How to Write an Experimentation Platform RFP for Bayesian Inference

Want to experiment like Spotify? Sign up for a 30 day free trial.

"Bayesian A/B testing" appears on nearly every experimentation platform's feature list. The label carries weight: Bayesian methods promise a natural interpretation of probability, coherent updating of beliefs, and freedom from the peeking problem that plagues naive frequentist testing. Those promises are real, in principle. In practice, most vendor implementations carry the label without delivering any of them.

The problem is not that Bayesian inference is wrong. It is that the label "Bayesian" does not tell you what stopping rule is used, what error rate guarantees you get, whether the prior is specified and calibrated, or whether the implementation connects to sample size planning. A flat prior produces results that are algebraically equal to a frequentist z-test. "P(A beats B) = 0.96" and "p = 0.04" are the same number with different wording. The Bayesian framing has not changed the statistical procedure in terms of shrinkage, false discovery rate control (the expected fraction of declared positive results that are actually null effects), or error rate guarantees. Yet the platform calls it Bayesian, the experimenter believes they are getting something their standard tools do not offer, and the same failure modes of optional stopping apply with the same mechanism.

Should you add Bayesian inference to your experimentation platform requirements?

For most organizations, no. The one scenario where Bayesian inference adds genuine value over frequentist methods is when a calibrated empirical Bayes prior is in play: shrinkage toward realistic effect sizes and false discovery rate calibration that frequentist methods cannot match. Without that prior, the difference between the two frameworks is close to zero. A flat prior produces results algebraically equal to a frequentist z-test. The label changes. The output does not.

Building an empirical Bayes prior requires large historical experiment data sets with high-quality metadata, organized by well-defined programs, and a corpus of at least 200 experiments per program. New programs do not have this corpus. Most organizations are constantly spinning up new ones. The result is a platform that must alternate inference modes as programs mature: new programs run without the prior, established ones run with it, and the guarantees change depending on which mode is active. Experimenting teams cannot build stable intuition about what their results mean when the interpretation depends on how old the program is.

At Spotify, we have among the best experiment data and metadata in the industry. We still do not see enough added value in Bayesian inference without the empirical Bayes part. The priors are too hard to support at scale, they do not work for new programs, and without them the incremental value over frequentist methods is negligible. We chose to invest in making our frequentist offering as connected and consistent as possible rather than adding a Bayesian mode that would deliver less.

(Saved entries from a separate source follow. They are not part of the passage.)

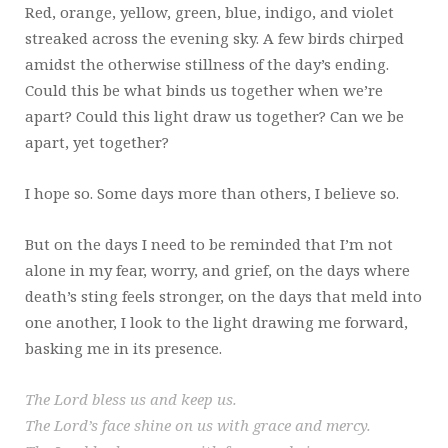
Red, orange, yellow, green, blue, indigo, and violet
streaked across the evening sky. A few birds chirped
amidst the otherwise stillness of the day’s ending.
Could this be what binds us together when we’re
apart? Could this light draw us together? Can we be
apart, yet together?
I hope so. Some days more than others, I believe so.
But on the days I need to be reminded that I’m not
alone in my fear, worry, and grief, on the days where
death’s sting feels stronger, on the days that meld into
one another, I look to the light drawing me forward,
basking me in its presence.
The Lord bless us and keep us.
The Lord’s face shine on us with grace and mercy.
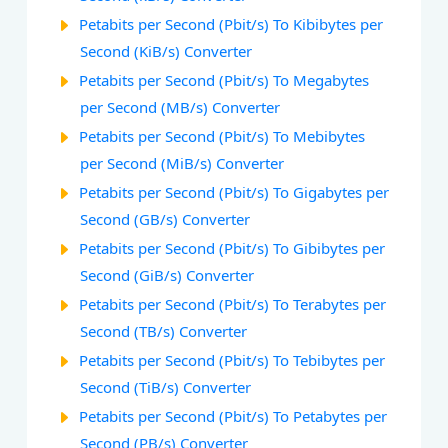
Petabits per Second (Pbit/s) To Kibibytes per
Second (KiB/s) Converter
Petabits per Second (Pbit/s) To Megabytes
per Second (MB/s) Converter
Petabits per Second (Pbit/s) To Mebibytes
per Second (MiB/s) Converter
Petabits per Second (Pbit/s) To Gigabytes per
Second (GB/s) Converter
Petabits per Second (Pbit/s) To Gibibytes per
Second (GiB/s) Converter
Petabits per Second (Pbit/s) To Terabytes per
Second (TB/s) Converter
Petabits per Second (Pbit/s) To Tebibytes per
Second (TiB/s) Converter
Petabits per Second (Pbit/s) To Petabytes per
Second (PB/s) Converter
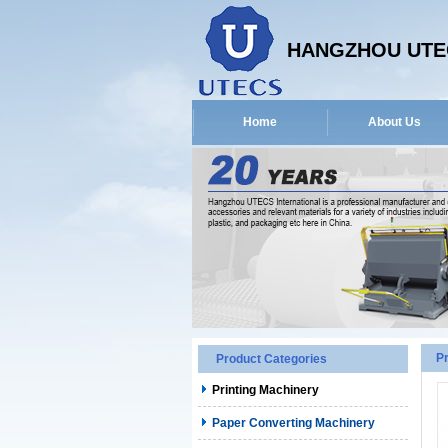
HANGZHOU UTEC
Home
About Us
P
Product Categories
Printing Machinery
Paper Converting Machinery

If your organization has the historical corpus, the metadata infrastructure, and can find a vendor that helps you estimate and update priors, Bayesian inference is worth evaluating. The questions below will tell you whether a vendor's implementation delivers on the promise. No vendor we reviewed can answer every one.

What your RFP should ask instead of the "yes/no?"

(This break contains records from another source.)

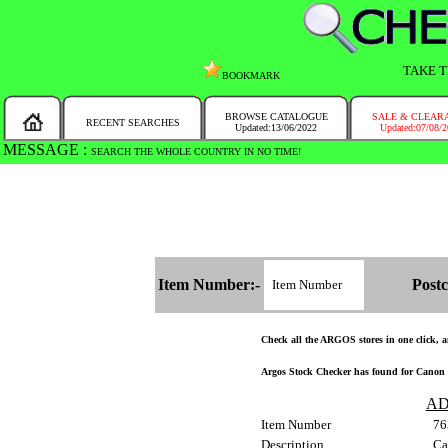
TAKE T
BOOKMARK
BROWSE CATALOGUE
SALE & CLEAR
RECENT SEARCHES
Updated:13/06/2022
Updated:07/08/
MESSAGE :
SEARCH THE WHOLE COUNTRY IN NO TIME!
Item Number:-
Postc
Check all the ARGOS stores in one click, an
Argos Stock Checker has found for Canon P
AD
Item Number
76
Description
Ca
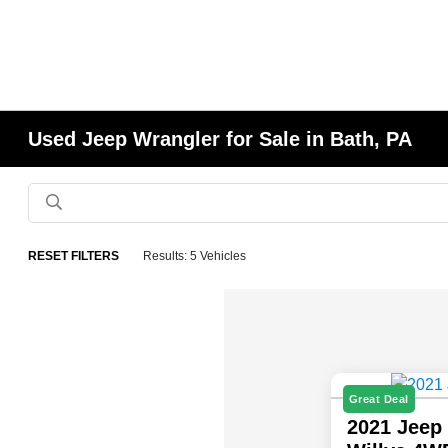
Used Jeep Wrangler for Sale in Bath, PA
RESET FILTERS
Results: 5 Vehicles
Great Deal
2021 Jeep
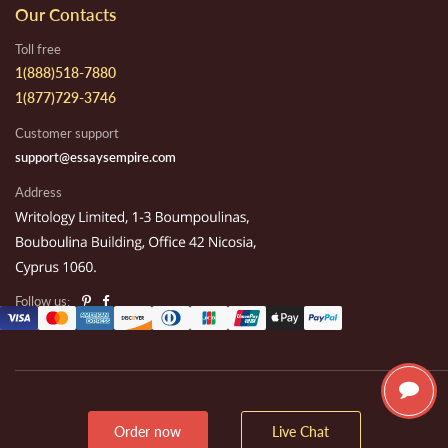
Our Contacts
Toll free
1(888)518-7880
1(877)729-3746
Customer support
support@essaysempire.com
Address
Follow us:
Order now
Live Chat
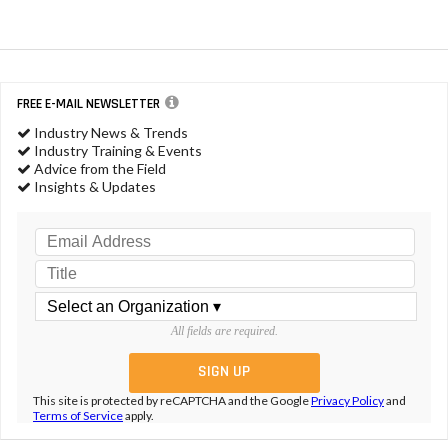
FREE E-MAIL NEWSLETTER
Industry News & Trends
Industry Training & Events
Advice from the Field
Insights & Updates
All fields are required.
This site is protected by reCAPTCHA and the Google
Privacy Policy
and
Terms of Service
apply.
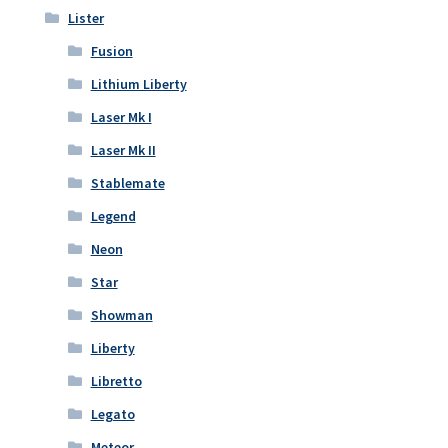
Lister
Fusion
Lithium Liberty
Laser Mk I
Laser Mk II
Stablemate
Legend
Neon
Star
Showman
Liberty
Libretto
Legato
Meteor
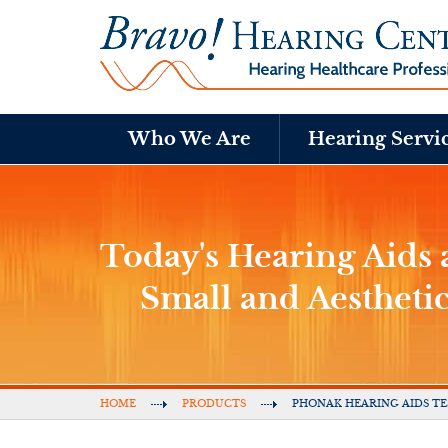
Who We Are
Hearing Servi
Today's Hearing Aids a
Small and Aestheti
HOME
PRODUCTS
PHONAK HEARING AIDS TE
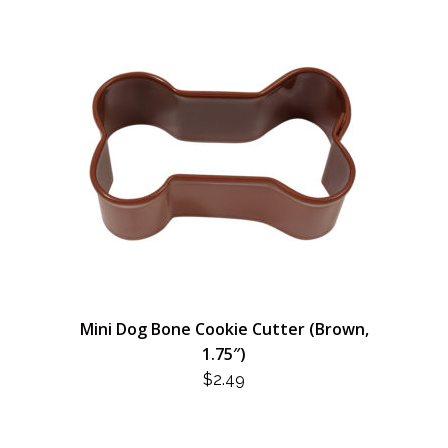
Mini Dog Bone Cookie Cutter (Brown,
1.75″)
$
2.49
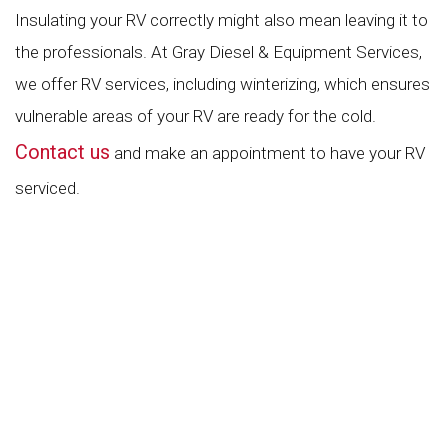
Insulating your RV correctly might also mean leaving it to
the professionals. At Gray Diesel & Equipment Services,
we offer RV services, including winterizing, which ensures
vulnerable areas of your RV are ready for the cold.
Contact us
and make an appointment to have your RV
serviced.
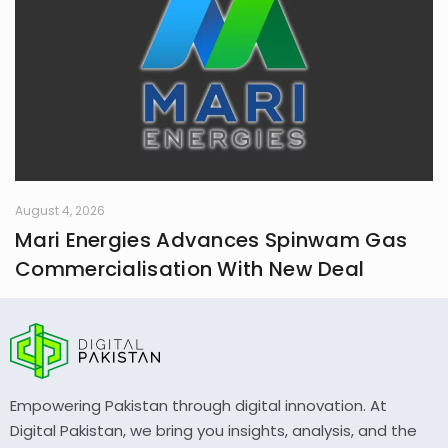
August 4, 2026
Mari Energies Advances Spinwam Gas
Commercialisation With New Deal
Empowering Pakistan through digital innovation. At
Digital Pakistan, we bring you insights, analysis, and the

Eight questions decide whether a Bayesian implementation delivers on the promise of the label.

First: is the stopping rule specified, and does it control the false positive rate? The stopping rule is the most important question on the list. A posterior probability threshold ("stop when P(B > A) > 0.95") without a calibrated prior inflates the false positive rate by the same amount as naive peeking at a frequentist p-value. Our simulations show more than sixfold inflation under a flat prior: a false positive rate of 0.303 versus a controlled baseline of 0.047. A matched informative prior reduces this to 0.256, still more than fivefold the baseline and still uncontrolled.

Valid Bayesian stopping rules exist. A Bayes factor threshold, which measures the relative evidence for one hypothesis over another, provides unconditional Type I error control when paired with any proper prior. A mixture sequential probability ratio test (mSPRT) provides similar guarantees. But these require deliberate design and a specified threshold. "You can stop whenever you want because it's Bayesian" is not a stopping rule. Ask what the stopping criterion is, what error rate it controls, and whether the guarantee is documented with a specific bound.

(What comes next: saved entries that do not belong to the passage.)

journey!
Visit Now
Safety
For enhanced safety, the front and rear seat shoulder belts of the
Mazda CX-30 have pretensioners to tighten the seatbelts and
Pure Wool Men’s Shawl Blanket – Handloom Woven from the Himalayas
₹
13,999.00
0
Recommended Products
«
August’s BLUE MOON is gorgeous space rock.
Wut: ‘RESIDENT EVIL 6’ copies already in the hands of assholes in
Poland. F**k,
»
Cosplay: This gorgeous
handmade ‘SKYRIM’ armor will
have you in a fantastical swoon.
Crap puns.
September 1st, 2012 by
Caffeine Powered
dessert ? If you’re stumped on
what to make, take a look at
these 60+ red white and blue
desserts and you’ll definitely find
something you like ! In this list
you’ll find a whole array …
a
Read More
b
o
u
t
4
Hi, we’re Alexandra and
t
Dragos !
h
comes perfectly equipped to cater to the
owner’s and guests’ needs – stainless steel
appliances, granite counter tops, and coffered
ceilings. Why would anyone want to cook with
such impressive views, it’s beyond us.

Second: are the credible intervals consistent with the stopping rule? A credible interval is the Bayesian analogue of a confidence interval: a range that, given the data and the prior, has the true effect with a stated probability. A standard credible interval computed at an optional stopping time does not have those properties. If the platform stops when the posterior crosses a threshold and then reports a 95% credible interval, that interval was constructed under a stopping rule that selected for favorable results. Its coverage probability is not 95%. The intervals and the stopping rule must be designed together. Ask what the intervals in the UI mean under the actual stopping rule the platform uses, and whether the coverage guarantee has been validated.

Third: is the prior specified and documented? The prior is not a technical detail. It is part of the statistical model and directly determines the operating characteristics of the test. A flat or uninformative prior produces results algebraically equal to a frequentist z-test. A proper informative prior does real work: it regularizes effect estimates and, when calibrated, enables false discovery rate control. But "informative" is not automatically good. A prior that is wrong for your domain is worse than a flat prior. Ask what distribution the prior uses, what its parameters are, what they imply about expected effect sizes, and whether the prior is a fixed platform default or calibrated from your organization's own data.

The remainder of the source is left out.